Oggi, per celebrare il livello dei cento metri, il gruppo di accompagnatori che ha condotto con sé è più numeroso del solito. Ora egli è fermo accanto a quello che sarà l’ingresso ovest della torre. Ha una sessantina d’anni ed è massiccio, fortemente abbronzato, largo di torace e corto di gambe; ha naso marcato, occhi acquosi e forse un po’ troppo vicini tra loro. Dà un’impressione di solidità, di rustica robustezza. Non si cura di farsi correggere cosmeticamente il proprio aspetto, e si tiene i suoi connotati grossolani, le sopracciglia cespugliose, i capelli radi; è quasi calvo, ormai, ma se ne frega. Dai fili neri che s’incrociano sulla nuca si affacciano le efelidi. La sua…

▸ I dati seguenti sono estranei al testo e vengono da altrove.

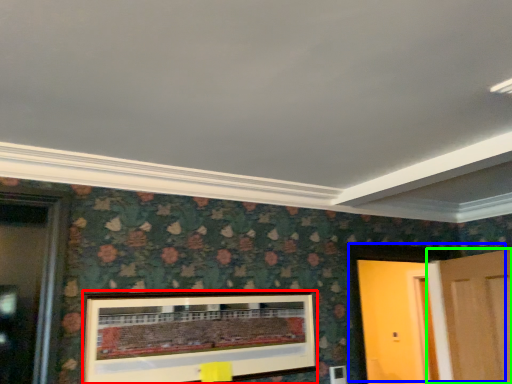 Question: Considering the real-world distances, which object is closest to picture frame (highlighted by a red box)? door (highlighted by a blue box) or door (highlighted by a green box).

Choices:
 (A) door
 (B) door

Answer: (A) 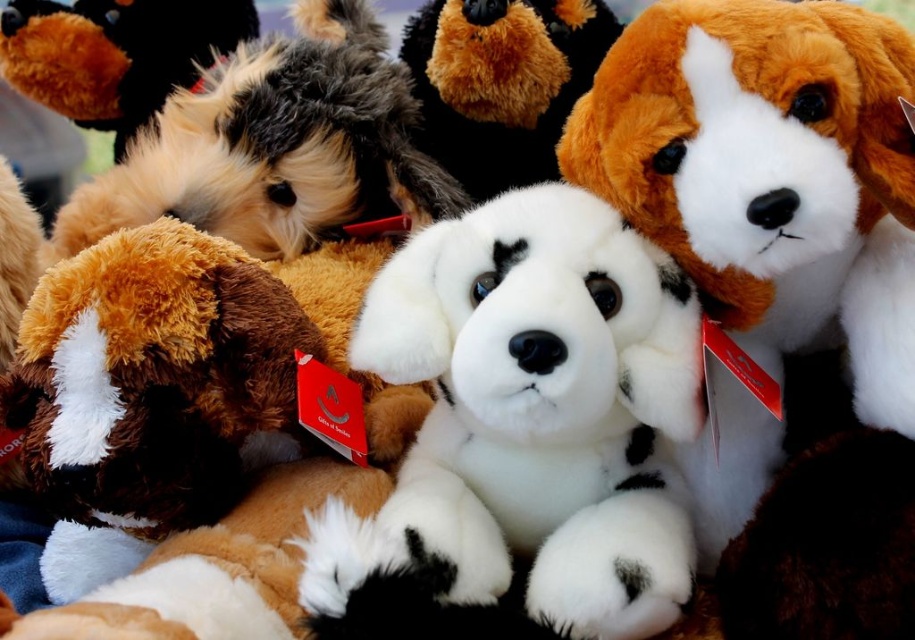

Torre di Cristallo - Copertina

Tit. originale: Tower of Glass

Anno: 1970

Autore: Robert Silverberg

Edizione: Editrice Nord (anno 1973), collana “Cosmo Argento” #25

Traduttore: Riccardo Valla

Pagine: 172

Dalla copertina | Krug è stato deificato dagli androidi che egli stesso progetta e costruisce. E tra gli androidi primeggia l’alfa Thor Guardiano, braccio destro di Krug ed esponente di un movimento segreto basato sulla fede che Krug libererà gli androidi dalla schiavitù. Così, mentre la torre continua a innalzarsi emblematicamente, la tempesta sociale e personale s’addensa intorno ai protagonisti, fino a raggiungere un vertice narrativo e drammatico raramente toccato dalla fantascienza.
Al di là del completo panorama di un mondo futuro, questo romanzo eccezionale ci invita a riflettere sulla definizione dell’uomo e dell’intelligenza e ci mostra una ricerca di comunicazione che è già di per sé profondamente religiosa. È l’anno 2218. In questa società di viaggi istantanei e di uomini artificiali — gli “androidi” — comincia a sorgere sulla tundra artica la torre di Simeon Krug: un titanico trasmettitore, destinato a rispondere ai segnali provenienti dallo spazio. Krug è dominato dall’ansia di parlare con le stelle, ma non si accorge che intorno a lui sta per scoppiare una crisi: senza saperlo, egli è diventato una figura divina, e ora le sue responsabilità sono quelle di un dio.